BRIEF:
Would you output the entries below only from the line containing "Locate an element on the screen. This" through the line containing "The image size is (699, 2576).", exactly as they stand and with both ends included?

Pixel coordinate grounding data:
--- START ---

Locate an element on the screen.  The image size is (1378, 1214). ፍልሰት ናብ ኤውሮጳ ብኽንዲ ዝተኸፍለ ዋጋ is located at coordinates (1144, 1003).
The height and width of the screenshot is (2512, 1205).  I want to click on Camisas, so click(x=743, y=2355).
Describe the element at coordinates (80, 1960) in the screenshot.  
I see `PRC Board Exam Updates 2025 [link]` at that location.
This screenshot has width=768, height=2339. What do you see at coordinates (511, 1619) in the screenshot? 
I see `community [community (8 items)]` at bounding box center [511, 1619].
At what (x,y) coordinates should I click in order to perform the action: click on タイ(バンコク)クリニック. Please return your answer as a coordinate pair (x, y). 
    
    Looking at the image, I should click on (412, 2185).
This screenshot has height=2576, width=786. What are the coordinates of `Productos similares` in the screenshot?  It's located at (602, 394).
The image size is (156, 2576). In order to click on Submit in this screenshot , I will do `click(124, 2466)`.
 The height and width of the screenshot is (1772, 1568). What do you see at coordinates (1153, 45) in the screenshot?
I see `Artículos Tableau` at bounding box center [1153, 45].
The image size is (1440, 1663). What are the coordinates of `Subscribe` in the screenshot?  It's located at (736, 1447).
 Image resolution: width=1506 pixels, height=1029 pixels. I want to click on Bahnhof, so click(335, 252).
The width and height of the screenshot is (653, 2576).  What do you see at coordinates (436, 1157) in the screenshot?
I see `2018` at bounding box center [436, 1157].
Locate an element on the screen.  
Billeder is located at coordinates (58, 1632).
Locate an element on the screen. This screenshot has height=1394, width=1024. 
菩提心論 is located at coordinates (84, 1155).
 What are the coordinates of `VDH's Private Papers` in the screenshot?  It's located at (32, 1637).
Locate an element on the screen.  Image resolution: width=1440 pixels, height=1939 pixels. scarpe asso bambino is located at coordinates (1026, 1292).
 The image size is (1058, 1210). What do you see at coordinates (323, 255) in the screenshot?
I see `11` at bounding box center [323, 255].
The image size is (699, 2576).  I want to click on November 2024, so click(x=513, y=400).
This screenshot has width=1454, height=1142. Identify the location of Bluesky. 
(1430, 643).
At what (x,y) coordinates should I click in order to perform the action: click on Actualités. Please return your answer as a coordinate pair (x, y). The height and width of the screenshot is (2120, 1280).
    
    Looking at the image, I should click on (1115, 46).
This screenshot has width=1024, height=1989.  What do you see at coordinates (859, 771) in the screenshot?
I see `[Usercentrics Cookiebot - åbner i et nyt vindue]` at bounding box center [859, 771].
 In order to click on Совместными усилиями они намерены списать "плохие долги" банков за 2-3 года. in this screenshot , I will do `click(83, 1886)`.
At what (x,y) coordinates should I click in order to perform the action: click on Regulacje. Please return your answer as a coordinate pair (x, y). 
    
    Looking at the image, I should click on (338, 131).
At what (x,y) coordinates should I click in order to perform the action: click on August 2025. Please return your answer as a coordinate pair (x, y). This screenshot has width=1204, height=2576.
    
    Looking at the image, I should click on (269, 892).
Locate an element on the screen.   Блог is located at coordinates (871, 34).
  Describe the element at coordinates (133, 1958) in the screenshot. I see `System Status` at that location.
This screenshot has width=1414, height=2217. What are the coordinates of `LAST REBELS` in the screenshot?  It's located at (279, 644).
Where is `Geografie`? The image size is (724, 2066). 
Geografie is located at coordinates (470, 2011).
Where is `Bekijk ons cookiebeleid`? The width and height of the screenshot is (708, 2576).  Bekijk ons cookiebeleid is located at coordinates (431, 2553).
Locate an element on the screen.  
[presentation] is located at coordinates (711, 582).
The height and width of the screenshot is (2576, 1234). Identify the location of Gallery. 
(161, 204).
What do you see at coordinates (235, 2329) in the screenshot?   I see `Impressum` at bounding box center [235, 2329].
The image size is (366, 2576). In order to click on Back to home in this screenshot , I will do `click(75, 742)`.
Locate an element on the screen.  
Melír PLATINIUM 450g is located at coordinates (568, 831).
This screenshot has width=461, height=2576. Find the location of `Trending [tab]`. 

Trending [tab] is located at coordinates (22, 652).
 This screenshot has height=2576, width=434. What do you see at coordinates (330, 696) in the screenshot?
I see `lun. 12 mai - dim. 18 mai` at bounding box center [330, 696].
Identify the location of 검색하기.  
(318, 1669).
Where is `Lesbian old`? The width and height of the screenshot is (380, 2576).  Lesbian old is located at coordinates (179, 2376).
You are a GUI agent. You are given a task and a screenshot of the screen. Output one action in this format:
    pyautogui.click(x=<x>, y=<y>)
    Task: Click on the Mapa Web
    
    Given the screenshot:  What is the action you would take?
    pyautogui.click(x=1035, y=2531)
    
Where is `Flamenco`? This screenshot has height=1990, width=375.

--- END ---

SOLUTION TO THE PROBLEM:
Locate an element on the screen. This screenshot has height=1394, width=1024. 
菩提心論 is located at coordinates (84, 1155).
 What are the coordinates of `VDH's Private Papers` in the screenshot?  It's located at (32, 1637).
Locate an element on the screen.  Image resolution: width=1440 pixels, height=1939 pixels. scarpe asso bambino is located at coordinates (1026, 1292).
 The image size is (1058, 1210). What do you see at coordinates (323, 255) in the screenshot?
I see `11` at bounding box center [323, 255].
The image size is (699, 2576).  I want to click on November 2024, so click(x=513, y=400).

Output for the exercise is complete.